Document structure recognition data
+++
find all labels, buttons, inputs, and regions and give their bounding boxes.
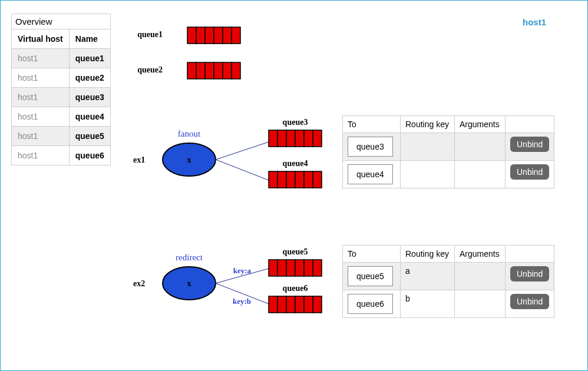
svg-rect-14 (286, 130, 295, 147)
table-row: host1 queue3 (12, 88, 111, 107)
svg-rect-33 (295, 296, 304, 313)
svg-rect-27 (295, 260, 304, 276)
binding-routing-key: b (401, 290, 455, 318)
queue-icon (269, 130, 322, 147)
binding-queue-link[interactable]: queue3 (348, 137, 393, 157)
binding-queue-link[interactable]: queue6 (348, 294, 393, 314)
binding-queue-link[interactable]: queue5 (348, 266, 393, 286)
unbind-button[interactable]: Unbind (510, 164, 549, 180)
table-row: host1 queue1 (12, 49, 111, 68)
queue-label: queue1 (137, 30, 163, 39)
queue-icon (187, 62, 240, 79)
svg-rect-11 (232, 62, 240, 79)
table-row: queue4 Unbind (343, 161, 554, 188)
svg-rect-13 (278, 130, 286, 147)
binding-routing-key (401, 133, 455, 161)
bindings-col-routingkey: Routing key (401, 246, 455, 263)
overview-cell-name[interactable]: queue1 (69, 49, 110, 68)
svg-rect-25 (278, 260, 286, 276)
overview-title: Overview (12, 14, 111, 29)
svg-rect-30 (269, 296, 278, 313)
bindings-col-to: To (343, 116, 401, 133)
svg-rect-7 (196, 62, 205, 79)
table-row: host1 queue6 (12, 146, 111, 165)
table-row: host1 queue4 (12, 107, 111, 127)
queue-icon (269, 260, 322, 276)
binding-line (216, 142, 269, 160)
table-row: queue5 a Unbind (343, 263, 554, 290)
exchange-type-label: fanout (178, 129, 201, 138)
unbind-button[interactable]: Unbind (510, 294, 549, 309)
overview-cell-vhost: host1 (12, 127, 70, 146)
svg-rect-12 (269, 130, 278, 147)
overview-cell-vhost: host1 (12, 107, 70, 127)
svg-rect-19 (278, 171, 286, 188)
bindings-col-action (506, 246, 554, 263)
exchange-label: ex1 (133, 155, 145, 164)
bindings-col-routingkey: Routing key (401, 116, 455, 133)
bindings-table-ex1: To Routing key Arguments queue3 Unbind q… (342, 115, 554, 188)
binding-arguments (455, 290, 506, 318)
binding-arguments (455, 263, 506, 290)
overview-cell-vhost: host1 (12, 68, 70, 88)
host-label: host1 (523, 17, 546, 27)
bindings-table-ex2: To Routing key Arguments queue5 a Unbind… (342, 245, 554, 318)
bindings-col-action (506, 116, 554, 133)
binding-arguments (455, 161, 506, 188)
page-frame: host1 Overview Virtual host Name host1 q… (0, 0, 588, 371)
overview-cell-vhost: host1 (12, 146, 70, 165)
svg-rect-26 (286, 260, 295, 276)
unbind-button[interactable]: Unbind (510, 266, 549, 281)
svg-rect-8 (205, 62, 214, 79)
overview-cell-name[interactable]: queue3 (69, 88, 110, 107)
table-row: host1 queue2 (12, 68, 111, 88)
overview-cell-name[interactable]: queue6 (69, 146, 110, 165)
svg-rect-0 (187, 27, 196, 44)
ex1-diagram: ex1 x fanout queue3 queue4 (133, 115, 333, 198)
standalone-queues-diagram: queue1 queue2 (133, 24, 263, 95)
bindings-col-to: To (343, 246, 401, 263)
svg-rect-24 (269, 260, 278, 276)
svg-rect-15 (295, 130, 304, 147)
queue-icon (269, 171, 322, 188)
svg-rect-23 (313, 171, 322, 188)
overview-cell-name[interactable]: queue2 (69, 68, 110, 88)
table-row: host1 queue5 (12, 127, 111, 146)
queue-icon (269, 296, 322, 313)
binding-routing-key (401, 161, 455, 188)
queue-label: queue6 (283, 284, 308, 293)
binding-queue-link[interactable]: queue4 (348, 164, 393, 184)
svg-rect-29 (313, 260, 322, 276)
table-row: queue6 b Unbind (343, 290, 554, 318)
queue-icon (187, 27, 240, 44)
svg-rect-16 (304, 130, 313, 147)
svg-rect-10 (223, 62, 232, 79)
overview-cell-name[interactable]: queue4 (69, 107, 110, 127)
binding-arguments (455, 133, 506, 161)
binding-line (216, 160, 269, 180)
svg-rect-17 (313, 130, 322, 147)
queue-label: queue4 (283, 159, 308, 168)
overview-cell-vhost: host1 (12, 88, 70, 107)
svg-rect-9 (214, 62, 223, 79)
ex2-diagram: ex2 x redirect key:a key:b queue5 queue6 (133, 245, 333, 327)
bindings-col-arguments: Arguments (455, 246, 506, 263)
exchange-label: ex2 (133, 279, 145, 288)
queue-label: queue3 (283, 118, 308, 127)
svg-rect-2 (205, 27, 214, 44)
svg-rect-18 (269, 171, 278, 188)
svg-rect-3 (214, 27, 223, 44)
routing-key-label: key:a (233, 266, 252, 275)
svg-rect-1 (196, 27, 205, 44)
exchange-x-char: x (187, 155, 191, 164)
overview-cell-name[interactable]: queue5 (69, 127, 110, 146)
overview-col-vhost: Virtual host (12, 29, 70, 49)
queue-label: queue2 (137, 65, 163, 74)
svg-rect-31 (278, 296, 286, 313)
routing-key-label: key:b (233, 297, 251, 306)
unbind-button[interactable]: Unbind (510, 137, 549, 152)
svg-rect-21 (295, 171, 304, 188)
overview-cell-vhost: host1 (12, 49, 70, 68)
svg-rect-28 (304, 260, 313, 276)
svg-rect-34 (304, 296, 313, 313)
+++
● Work item: Each entry is to be given again exactly as it stands, with its pictures removed.

● Task solution:
find all labels, buttons, inputs, and regions and give their bounding boxes.
svg-rect-14 (286, 130, 295, 147)
table-row: host1 queue3 (12, 88, 111, 107)
svg-rect-33 (295, 296, 304, 313)
svg-rect-27 (295, 260, 304, 276)
binding-routing-key: b (401, 290, 455, 318)
queue-icon (269, 130, 322, 147)
binding-queue-link[interactable]: queue3 (348, 137, 393, 157)
binding-queue-link[interactable]: queue6 (348, 294, 393, 314)
binding-queue-link[interactable]: queue5 (348, 266, 393, 286)
unbind-button[interactable]: Unbind (510, 164, 549, 180)
table-row: host1 queue1 (12, 49, 111, 68)
queue-label: queue1 (137, 30, 163, 39)
queue-icon (187, 62, 240, 79)
svg-rect-11 (232, 62, 240, 79)
table-row: queue4 Unbind (343, 161, 554, 188)
svg-rect-13 (278, 130, 286, 147)
binding-routing-key (401, 133, 455, 161)
bindings-col-routingkey: Routing key (401, 246, 455, 263)
overview-cell-name[interactable]: queue1 (69, 49, 110, 68)
svg-rect-25 (278, 260, 286, 276)
overview-title: Overview (12, 14, 111, 29)
svg-rect-30 (269, 296, 278, 313)
bindings-col-to: To (343, 116, 401, 133)
svg-rect-7 (196, 62, 205, 79)
table-row: host1 queue6 (12, 146, 111, 165)
table-row: host1 queue4 (12, 107, 111, 127)
queue-icon (269, 260, 322, 276)
binding-line (216, 142, 269, 160)
table-row: queue5 a Unbind (343, 263, 554, 290)
exchange-type-label: fanout (178, 129, 201, 138)
unbind-button[interactable]: Unbind (510, 294, 549, 309)
overview-cell-vhost: host1 (12, 127, 70, 146)
svg-rect-12 (269, 130, 278, 147)
overview-cell-vhost: host1 (12, 107, 70, 127)
svg-rect-19 (278, 171, 286, 188)
bindings-col-action (506, 246, 554, 263)
exchange-label: ex1 (133, 155, 145, 164)
bindings-col-routingkey: Routing key (401, 116, 455, 133)
bindings-table-ex1: To Routing key Arguments queue3 Unbind q… (342, 115, 554, 188)
binding-arguments (455, 290, 506, 318)
binding-arguments (455, 263, 506, 290)
overview-cell-vhost: host1 (12, 68, 70, 88)
host-label: host1 (523, 17, 546, 27)
bindings-table-ex2: To Routing key Arguments queue5 a Unbind… (342, 245, 554, 318)
bindings-col-action (506, 116, 554, 133)
binding-arguments (455, 161, 506, 188)
page-frame: host1 Overview Virtual host Name host1 q… (0, 0, 588, 371)
overview-cell-vhost: host1 (12, 146, 70, 165)
svg-rect-26 (286, 260, 295, 276)
unbind-button[interactable]: Unbind (510, 266, 549, 281)
svg-rect-8 (205, 62, 214, 79)
overview-cell-name[interactable]: queue3 (69, 88, 110, 107)
table-row: host1 queue2 (12, 68, 111, 88)
overview-cell-name[interactable]: queue6 (69, 146, 110, 165)
svg-rect-0 (187, 27, 196, 44)
ex1-diagram: ex1 x fanout queue3 queue4 (133, 115, 333, 198)
standalone-queues-diagram: queue1 queue2 (133, 24, 263, 95)
bindings-col-to: To (343, 246, 401, 263)
svg-rect-24 (269, 260, 278, 276)
svg-rect-15 (295, 130, 304, 147)
queue-icon (269, 171, 322, 188)
svg-rect-23 (313, 171, 322, 188)
overview-cell-name[interactable]: queue2 (69, 68, 110, 88)
table-row: host1 queue5 (12, 127, 111, 146)
queue-icon (269, 296, 322, 313)
binding-routing-key (401, 161, 455, 188)
queue-label: queue6 (283, 284, 308, 293)
binding-queue-link[interactable]: queue4 (348, 164, 393, 184)
svg-rect-29 (313, 260, 322, 276)
table-row: queue6 b Unbind (343, 290, 554, 318)
queue-icon (187, 27, 240, 44)
svg-rect-16 (304, 130, 313, 147)
svg-rect-10 (223, 62, 232, 79)
overview-cell-name[interactable]: queue4 (69, 107, 110, 127)
binding-arguments (455, 133, 506, 161)
binding-line (216, 160, 269, 180)
svg-rect-17 (313, 130, 322, 147)
queue-label: queue4 (283, 159, 308, 168)
overview-cell-vhost: host1 (12, 88, 70, 107)
svg-rect-9 (214, 62, 223, 79)
ex2-diagram: ex2 x redirect key:a key:b queue5 queue6 (133, 245, 333, 327)
bindings-col-arguments: Arguments (455, 246, 506, 263)
exchange-label: ex2 (133, 279, 145, 288)
queue-label: queue3 (283, 118, 308, 127)
svg-rect-2 (205, 27, 214, 44)
svg-rect-18 (269, 171, 278, 188)
svg-rect-3 (214, 27, 223, 44)
routing-key-label: key:a (233, 266, 252, 275)
svg-rect-1 (196, 27, 205, 44)
exchange-x-char: x (187, 155, 191, 164)
overview-cell-name[interactable]: queue5 (69, 127, 110, 146)
overview-col-vhost: Virtual host (12, 29, 70, 49)
queue-label: queue2 (137, 65, 163, 74)
svg-rect-31 (278, 296, 286, 313)
routing-key-label: key:b (233, 297, 251, 306)
unbind-button[interactable]: Unbind (510, 137, 549, 152)
svg-rect-21 (295, 171, 304, 188)
overview-cell-vhost: host1 (12, 49, 70, 68)
svg-rect-28 (304, 260, 313, 276)
svg-rect-34 (304, 296, 313, 313)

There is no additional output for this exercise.